In a newsroom environments, all the information for an article is often not sent in one batch. The basic article with basic meta data from the publishing system may come from one source in a batch feed or in real time. The very simple article dtd is used for this since most newsprint publishing systems have only this information.
Section/Mapping meta-data may come from yet another source at another time. For example, from an automatic AI categorization engine like autonomy which may take a while to process the feed. In many cases, we want the newspapers to post online before this processing is completed. This information can be added to the Cofax data store when it is ready.
In addition, other information may have been entered by Editors the night before or later on. This information comes in another batch.
Cofax automatically does versioning if an article is inserted twice into the system. Once Cofax has imported the data, it is immediately available for delivery to a variety of clients ranging from web browsers via a web application server to export feeds to other systems.
This system, by design, is a fully seperate tier/component and can be modifed to accept different import sources quickly and easily without modifying the other tiers.
One requirement of this system is that data be pre-formatted to the simple XML format prior to import.
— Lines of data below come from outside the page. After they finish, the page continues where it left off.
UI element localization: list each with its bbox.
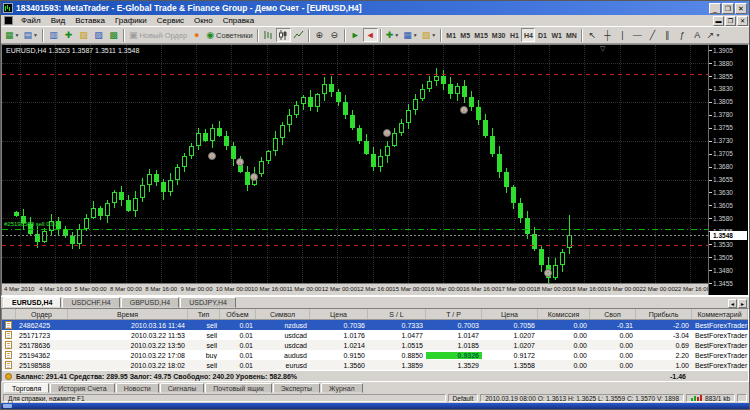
fibonacci-tool-button[interactable]: ƒ [675, 28, 690, 42]
metaeditor-icon[interactable]: ● [189, 28, 204, 42]
timeframe-D1[interactable]: D1 [535, 28, 549, 42]
column-header[interactable]: Символ [256, 309, 310, 319]
horizontal-line-tool-button[interactable]: — [630, 28, 645, 42]
terminal-tab[interactable]: Торговля [4, 383, 49, 393]
templates-button[interactable]: ▧▼ [420, 28, 438, 42]
grid-line-v [690, 45, 691, 283]
data-window-button[interactable]: ✚ [61, 28, 76, 42]
cell: 2.20 [636, 352, 692, 359]
chart-window-icon[interactable] [4, 16, 13, 25]
chart-tab-EURUSD,H4[interactable]: EURUSD,H4 [3, 297, 61, 308]
table-row[interactable]: 251717232010.03.22 11:53sell0.01usdcad1.… [2, 330, 748, 340]
column-header[interactable]: Время [68, 309, 188, 319]
terminal-tab[interactable]: Новости [116, 383, 159, 393]
menu-item-Графики[interactable]: Графики [110, 15, 152, 26]
table-row[interactable]: 251943622010.03.22 17:08buy0.01audusd0.9… [2, 350, 748, 360]
text-tool-button[interactable]: A [690, 28, 705, 42]
cell: 2010.03.22 11:53 [68, 332, 188, 339]
chart-tab-USDJPY,H4[interactable]: USDJPY,H4 [180, 297, 236, 308]
resize-grip[interactable] [737, 394, 747, 402]
table-row[interactable]: 251786362010.03.22 13:50sell0.01usdcad1.… [2, 340, 748, 350]
timeframe-M1[interactable]: M1 [444, 28, 458, 42]
column-header[interactable]: Тип [188, 309, 220, 319]
column-header[interactable]: Цена [310, 309, 368, 319]
cursor-tool-button[interactable]: ↖ [585, 28, 600, 42]
table-row[interactable]: 251985882010.03.22 18:02sell0.01eurusd1.… [2, 360, 748, 370]
new-chart-button[interactable]: ▦▼ [3, 28, 21, 42]
column-header[interactable]: Цена [482, 309, 538, 319]
chart-plot[interactable]: EURUSD,H4 1.3523 1.3587 1.3511 1.3548 ▽ … [2, 45, 708, 283]
bar-chart-button[interactable] [261, 28, 276, 42]
line-chart-button[interactable] [291, 28, 306, 42]
channel-tool-button[interactable]: ∥ [660, 28, 675, 42]
menu-item-Сервис[interactable]: Сервис [152, 15, 189, 26]
column-header[interactable]: T / P [426, 309, 482, 319]
timeframe-M15[interactable]: M15 [472, 28, 490, 42]
timeframe-H4[interactable]: H4 [521, 28, 535, 42]
timeframe-H1[interactable]: H1 [507, 28, 521, 42]
restore-button[interactable]: ❐ [722, 3, 734, 14]
market-watch-button[interactable]: ▥ [46, 28, 61, 42]
strategy-tester-button[interactable]: ▩ [106, 28, 121, 42]
status-profile[interactable]: Default [448, 394, 479, 402]
terminal-tab[interactable]: Почтовый ящик [205, 383, 272, 393]
child-close-button[interactable]: ✕ [737, 16, 748, 26]
terminal-tab[interactable]: Сигналы [160, 383, 204, 393]
zoom-out-button[interactable]: ⊖ [327, 28, 342, 42]
column-header[interactable]: Своп [590, 309, 636, 319]
orders-table-header[interactable]: ОрдерВремяТипОбъемСимволЦенаS / LT / PЦе… [2, 309, 748, 320]
terminal-button[interactable]: ▨ [91, 28, 106, 42]
candle [42, 231, 47, 241]
child-minimize-button[interactable]: ▬ [713, 16, 724, 26]
timeframe-MN[interactable]: MN [564, 28, 579, 42]
chart-tab-USDCHF,H4[interactable]: USDCHF,H4 [62, 297, 119, 308]
menu-item-Справка[interactable]: Справка [218, 15, 259, 26]
column-header[interactable]: Объем [220, 309, 256, 319]
new-order-button[interactable]: ▣Новый Ордер [127, 28, 189, 42]
timeframe-M30[interactable]: M30 [490, 28, 508, 42]
child-restore-button[interactable]: ❐ [725, 16, 736, 26]
column-header[interactable]: Прибыль [636, 309, 692, 319]
chart-shift-button[interactable]: ◄ [363, 28, 378, 42]
terminal-tab[interactable]: История Счета [50, 383, 114, 393]
column-header[interactable]: Комментарий [692, 309, 748, 319]
auto-scroll-button[interactable]: ► [348, 28, 363, 42]
crosshair-tool-button[interactable]: ┼ [600, 28, 615, 42]
arrows-tool-button[interactable]: ↗▼ [705, 28, 723, 42]
menu-item-Файл[interactable]: Файл [16, 15, 46, 26]
timeframe-W1[interactable]: W1 [549, 28, 564, 42]
menu-item-Вставка[interactable]: Вставка [70, 15, 110, 26]
menu-item-Вид[interactable]: Вид [46, 15, 70, 26]
table-row[interactable]: 248624252010.03.16 11:44sell0.01nzdusd0.… [2, 320, 748, 330]
menu-item-Окно[interactable]: Окно [189, 15, 218, 26]
price-tick-label: 1.3830 [713, 85, 733, 92]
zoom-in-button[interactable]: ⊕ [312, 28, 327, 42]
taskbar-button[interactable] [3, 404, 12, 408]
periods-button[interactable]: ▦▼ [401, 28, 419, 42]
candle [476, 107, 481, 120]
grid-line-v [90, 45, 91, 283]
chart-area[interactable]: EURUSD,H4 1.3523 1.3587 1.3511 1.3548 ▽ … [1, 44, 749, 296]
close-button[interactable]: ✕ [735, 3, 747, 14]
trendline-tool-button[interactable]: ╱ [645, 28, 660, 42]
tab-scroll-left-button[interactable]: ◄ [728, 299, 737, 308]
terminal-tab[interactable]: Журнал [321, 383, 363, 393]
column-header[interactable]: Ордер [16, 309, 68, 319]
candlestick-chart-button[interactable] [276, 28, 291, 42]
time-axis[interactable]: 4 Mar 20104 Mar 16:005 Mar 00:008 Mar 00… [2, 283, 708, 295]
vertical-line-tool-button[interactable]: | [615, 28, 630, 42]
price-axis[interactable]: 1.39051.38801.38551.38301.38051.37801.37… [708, 45, 748, 295]
timeframe-M5[interactable]: M5 [458, 28, 472, 42]
terminal-tab[interactable]: Эксперты [273, 383, 320, 393]
profiles-button[interactable]: ▤▼ [21, 28, 39, 42]
column-header[interactable]: S / L [368, 309, 426, 319]
indicators-button[interactable]: ✚▼ [384, 28, 402, 42]
tab-scroll-right-button[interactable]: ► [738, 299, 747, 308]
grid-line-v [549, 45, 550, 283]
navigator-button[interactable]: ▧ [76, 28, 91, 42]
chart-tab-GBPUSD,H4[interactable]: GBPUSD,H4 [121, 297, 179, 308]
column-header[interactable]: Комиссия [538, 309, 590, 319]
expert-advisors-button[interactable]: ◉Советники [204, 28, 255, 42]
chart-shift-marker[interactable]: ▽ [600, 45, 605, 53]
minimize-button[interactable]: _ [709, 3, 721, 14]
Most newsrooms utilized Perl scripts to do this. The new second generation content management system utilized by Knight Ridder, uses a tool named XMultra to solve this problem.
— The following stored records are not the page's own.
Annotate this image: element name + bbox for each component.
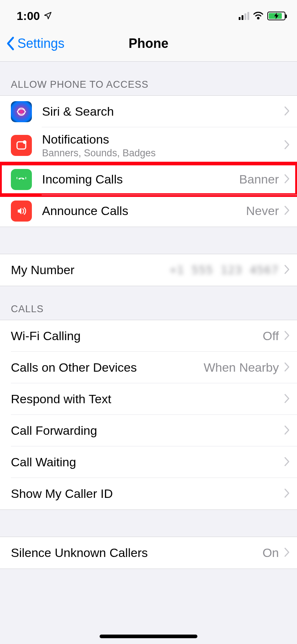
row-title: Respond with Text [11,392,284,406]
row-wifi-calling[interactable]: Wi-Fi Calling Off [0,320,297,352]
row-value: On [263,546,279,560]
section-silence: Silence Unknown Callers On [0,510,297,569]
row-title: Announce Calls [42,203,246,218]
siri-icon [11,101,32,122]
row-value: Never [246,204,279,218]
row-call-forwarding[interactable]: Call Forwarding [0,415,297,446]
chevron-right-icon [284,425,290,437]
row-title: Call Waiting [11,455,284,470]
row-calls-other-devices[interactable]: Calls on Other Devices When Nearby [0,352,297,383]
row-respond-with-text[interactable]: Respond with Text [0,383,297,415]
section-header-access: ALLOW PHONE TO ACCESS [0,62,297,95]
row-value: Off [263,329,279,343]
nav-bar: Settings Phone [0,25,297,62]
chevron-right-icon [284,457,290,468]
notifications-icon [11,135,32,156]
cellular-icon [239,12,249,20]
status-bar: 1:00 [0,0,297,25]
row-call-waiting[interactable]: Call Waiting [0,446,297,478]
status-time: 1:00 [17,9,40,23]
row-silence-unknown-callers[interactable]: Silence Unknown Callers On [0,537,297,569]
chevron-right-icon [284,393,290,405]
chevron-right-icon [284,264,290,276]
row-my-number[interactable]: My Number +1 555 123 4567 [0,254,297,286]
chevron-right-icon [284,547,290,559]
row-value: When Nearby [204,360,279,375]
section-access: ALLOW PHONE TO ACCESS Siri & Search Noti… [0,62,297,227]
chevron-right-icon [284,362,290,373]
chevron-right-icon [284,330,290,342]
status-left: 1:00 [17,9,52,23]
row-title: Wi-Fi Calling [11,329,263,343]
chevron-right-icon [284,205,290,217]
row-notifications[interactable]: Notifications Banners, Sounds, Badges [0,127,297,164]
row-title: Silence Unknown Callers [11,545,263,560]
list-access: Siri & Search Notifications Banners, Sou… [0,95,297,227]
battery-icon [267,12,285,20]
row-title: Notifications [42,132,284,147]
section-calls: CALLS Wi-Fi Calling Off Calls on Other D… [0,286,297,510]
chevron-right-icon [284,140,290,151]
location-icon [43,9,52,23]
list-my-number: My Number +1 555 123 4567 [0,254,297,286]
list-silence: Silence Unknown Callers On [0,537,297,569]
home-indicator[interactable] [100,635,197,638]
speaker-icon [11,201,32,222]
row-incoming-calls[interactable]: Incoming Calls Banner [0,164,297,195]
battery-charging-icon [268,12,285,20]
svg-point-2 [23,140,26,144]
row-title: Call Forwarding [11,423,284,438]
section-header-calls: CALLS [0,286,297,320]
row-title: My Number [11,263,170,277]
row-announce-calls[interactable]: Announce Calls Never [0,195,297,227]
status-right [239,9,285,23]
section-my-number: My Number +1 555 123 4567 [0,227,297,286]
row-title: Calls on Other Devices [11,360,204,375]
chevron-right-icon [284,488,290,500]
row-value: Banner [239,172,279,186]
row-siri-search[interactable]: Siri & Search [0,96,297,127]
row-show-my-caller-id[interactable]: Show My Caller ID [0,478,297,509]
back-label: Settings [17,36,64,51]
back-button[interactable]: Settings [0,36,64,51]
row-title: Show My Caller ID [11,486,284,501]
chevron-right-icon [284,106,290,117]
row-value: +1 555 123 4567 [170,264,279,276]
chevron-right-icon [284,174,290,185]
wifi-icon [253,9,264,23]
list-calls: Wi-Fi Calling Off Calls on Other Devices… [0,320,297,510]
row-subtitle: Banners, Sounds, Badges [42,148,284,159]
row-title: Incoming Calls [42,172,239,187]
row-title: Siri & Search [42,104,284,119]
phone-icon [11,169,32,190]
The Cofax CDW - Cofax Data Warehouse
The Data Warehouse is a fully seperate tier that exposes it's own API to the other tiers. This allows for a high degree of maintenance and extensibility freedom without having to modify source code in the other tiers. This is largely thru the defining of 'packageTags' - data sets used by editors and designers - done entirely within the database layer.
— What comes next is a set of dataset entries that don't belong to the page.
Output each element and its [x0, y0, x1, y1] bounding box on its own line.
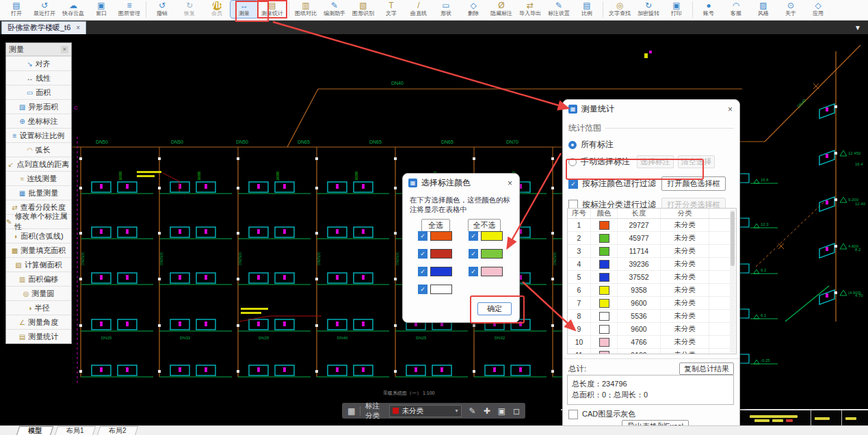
panel-item-半径[interactable]: ◑半径	[6, 300, 71, 315]
toolbar-button-标注设置[interactable]: ✎标注设置	[544, 1, 573, 18]
toolbar-button-应用[interactable]: ◇应用	[804, 1, 832, 18]
toolbar-button-账号[interactable]: ●账号	[695, 1, 722, 18]
toolbar-button-文字查找[interactable]: ◎文字查找	[605, 1, 634, 18]
table-row[interactable]: 439236未分类	[568, 258, 736, 271]
select-none-button[interactable]: 全不选	[468, 219, 501, 232]
cad-canvas[interactable]: DN50DN50DN50DN65DN65DN65DN70DN40DN4012.4…	[0, 34, 868, 425]
cad-gray-checkbox[interactable]	[568, 410, 578, 419]
toolbar-button-加密旋转[interactable]: ↻加密旋转	[634, 1, 663, 18]
color-checkbox[interactable]: ✓	[418, 267, 428, 276]
color-dialog-close-icon[interactable]: ×	[506, 179, 514, 188]
stats-dialog-titlebar[interactable]: ▦ 测量统计 ×	[563, 100, 739, 118]
toolbar-button-恢复[interactable]: ↻恢复	[176, 1, 203, 18]
table-row[interactable]: 119100未分类	[568, 349, 736, 354]
panel-item-测量统计[interactable]: ▤测量统计	[6, 329, 71, 343]
panel-item-测量圆[interactable]: ◎测量圆	[6, 286, 71, 300]
toolbar-button-文字[interactable]: T文字	[378, 1, 405, 18]
toolbar-button-图形识别[interactable]: ▧图形识别	[349, 1, 378, 18]
color-dialog-titlebar[interactable]: ▦ 选择标注颜色 ×	[403, 174, 519, 192]
toolbar-button-风格[interactable]: ▨风格	[750, 1, 777, 18]
panel-item-测量角度[interactable]: ∠测量角度	[6, 315, 71, 329]
toolbar-button-编测助手[interactable]: ✎编测助手	[320, 1, 349, 18]
copy-total-button[interactable]: 复制总计结果	[679, 362, 734, 375]
radio-manual-select[interactable]	[568, 158, 577, 166]
toolbar-button-打印[interactable]: ▣打印	[663, 1, 690, 18]
toolbar-button-测量[interactable]: ↔测量	[231, 1, 258, 18]
toolbar-button-打开[interactable]: ▤打开	[3, 1, 30, 18]
cell-length: 11714	[618, 245, 661, 257]
table-row[interactable]: 537552未分类	[568, 271, 736, 284]
toolbar-button-撤销[interactable]: ↺撤销	[148, 1, 176, 18]
toolbar-button-关于[interactable]: ⊙关于	[777, 1, 804, 18]
class-dropdown[interactable]: 未分类 ▾	[389, 405, 462, 417]
radio-all-annotations[interactable]	[568, 141, 577, 149]
color-checkbox[interactable]: ✓	[418, 231, 428, 241]
panel-item-批量测量[interactable]: ▦批量测量	[6, 185, 71, 200]
table-row[interactable]: 311714未分类	[568, 245, 736, 258]
clear-selection-button[interactable]: 清空选择	[678, 155, 715, 168]
panel-item-设置标注比例[interactable]: ≡设置标注比例	[6, 128, 71, 142]
toolbar-button-曲直线[interactable]: /曲直线	[405, 1, 432, 18]
table-row[interactable]: 85536未分类	[568, 310, 736, 323]
toolbar-button-隐藏标注[interactable]: Ø隐藏标注	[487, 1, 516, 18]
total-label: 总计:	[568, 364, 586, 374]
table-row[interactable]: 245977未分类	[568, 232, 736, 245]
sheet-tab-布局1[interactable]: 布局1	[55, 426, 96, 435]
panel-item-连线测量[interactable]: ≈连线测量	[6, 171, 71, 185]
select-all-button[interactable]: 全选	[421, 219, 450, 232]
table-row[interactable]: 79600未分类	[568, 297, 736, 310]
color-checkbox[interactable]: ✓	[418, 285, 428, 294]
table-scrollbar[interactable]	[730, 209, 735, 353]
panel-item-对齐[interactable]: ↘对齐	[6, 56, 71, 70]
table-row[interactable]: 99600未分类	[568, 323, 736, 336]
panel-close-icon[interactable]: ×	[61, 46, 68, 53]
color-checkbox[interactable]: ✓	[418, 249, 428, 259]
toolbar-button-窗口[interactable]: ▣窗口	[88, 1, 115, 18]
toolbar-button-图纸对比[interactable]: ▥图纸对比	[291, 1, 320, 18]
toolbar-button-测量统计[interactable]: ▤测量统计	[258, 1, 287, 18]
stats-dialog-close-icon[interactable]: ×	[726, 105, 734, 114]
toolbar-button-最近打开[interactable]: ↺最近打开	[30, 1, 59, 18]
move-icon[interactable]: ✚	[484, 406, 490, 416]
select-annotation-button[interactable]: 选择标注	[637, 155, 674, 168]
toolbar-button-形状[interactable]: ▭形状	[432, 1, 460, 18]
toolbar-button-会员[interactable]: VIP会员	[203, 1, 231, 18]
table-row[interactable]: 129727未分类	[568, 219, 736, 232]
panel-item-修改单个标注属性[interactable]: ✎修改单个标注属性	[6, 214, 71, 228]
toolbar-button-图层管理[interactable]: ≡图层管理	[115, 1, 144, 18]
cell-color	[591, 323, 618, 335]
toolbar-button-导入导出[interactable]: ⇄导入导出	[516, 1, 544, 18]
scrollbar-thumb[interactable]	[731, 211, 735, 266]
panel-item-弧长[interactable]: ◠弧长	[6, 142, 71, 157]
table-row[interactable]: 69358未分类	[568, 284, 736, 297]
panel-item-面积偏移[interactable]: ▥面积偏移	[6, 272, 71, 286]
grid-icon[interactable]: ▦	[347, 406, 355, 416]
toolbar-button-快存云盘[interactable]: ☁快存云盘	[59, 1, 88, 18]
tab-close-icon[interactable]: ×	[76, 24, 80, 31]
panel-item-坐标标注[interactable]: ⊕坐标标注	[6, 114, 71, 128]
table-row[interactable]: 104766未分类	[568, 336, 736, 349]
panel-item-计算侧面积[interactable]: ▧计算侧面积	[6, 257, 71, 272]
edit-icon[interactable]: ✎	[469, 406, 476, 416]
document-tab[interactable]: 卧佛堂教学楼暖_t6 ×	[1, 21, 86, 34]
color-filter-checkbox[interactable]: ✓	[568, 179, 578, 189]
open-color-picker-button[interactable]: 打开颜色选择框	[661, 176, 726, 191]
panel-item-线性[interactable]: ↔线性	[6, 70, 71, 85]
color-checkbox[interactable]: ✓	[469, 249, 478, 259]
窗口-icon: ▣	[97, 1, 105, 10]
sheet-tab-模型[interactable]: 模型	[16, 426, 54, 435]
panel-item-异形面积[interactable]: ▨异形面积	[6, 99, 71, 114]
sheet-tab-布局2[interactable]: 布局2	[96, 426, 137, 435]
color-checkbox[interactable]: ✓	[469, 267, 478, 276]
toolbar-button-删除[interactable]: ◇删除	[460, 1, 487, 18]
panel-item-测量填充面积[interactable]: ▩测量填充面积	[6, 243, 71, 257]
lock-icon[interactable]: ◻	[513, 406, 520, 416]
ok-button[interactable]: 确定	[477, 302, 512, 315]
panel-item-面积[interactable]: ▭面积	[6, 85, 71, 99]
color-checkbox[interactable]: ✓	[469, 231, 478, 241]
panel-item-点到直线的距离[interactable]: ↙点到直线的距离	[6, 157, 71, 171]
copy-icon[interactable]: ▣	[498, 406, 505, 416]
collapse-toolbar-icon[interactable]: ▼	[854, 24, 861, 31]
toolbar-button-比例[interactable]: ▤比例	[573, 1, 601, 18]
toolbar-button-客服[interactable]: ◠客服	[722, 1, 750, 18]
Currently there are two data warehouse implementations: Microsoft SQL Server and MySQL. But by design, the CDW can be ported to any number of systems from almost any vendor. Oracle, Sybase, Object Store, XML/flat files for example. For the system administrator, switching between database implementations is as simple as modifying the configuation of the system.
While designed primarily to store and manage newspaper content, the schema of the CDW has proven to be simple, yet flexible, to handling the demanding needs of a variety of uses.
The Cofax CMS - Content Management System
Editorial tools can be built using any data store aware environment. ASP, JSP, Servlets can all be employed. Editor's tools are server based and are interfaced through a web browser.
First versions of the editorial tools were actually deployed in ASP. The newest versions of the editorial toolset are developed in Java utilizing Servlets and JSP, taking advantage of classes developed for the CDS.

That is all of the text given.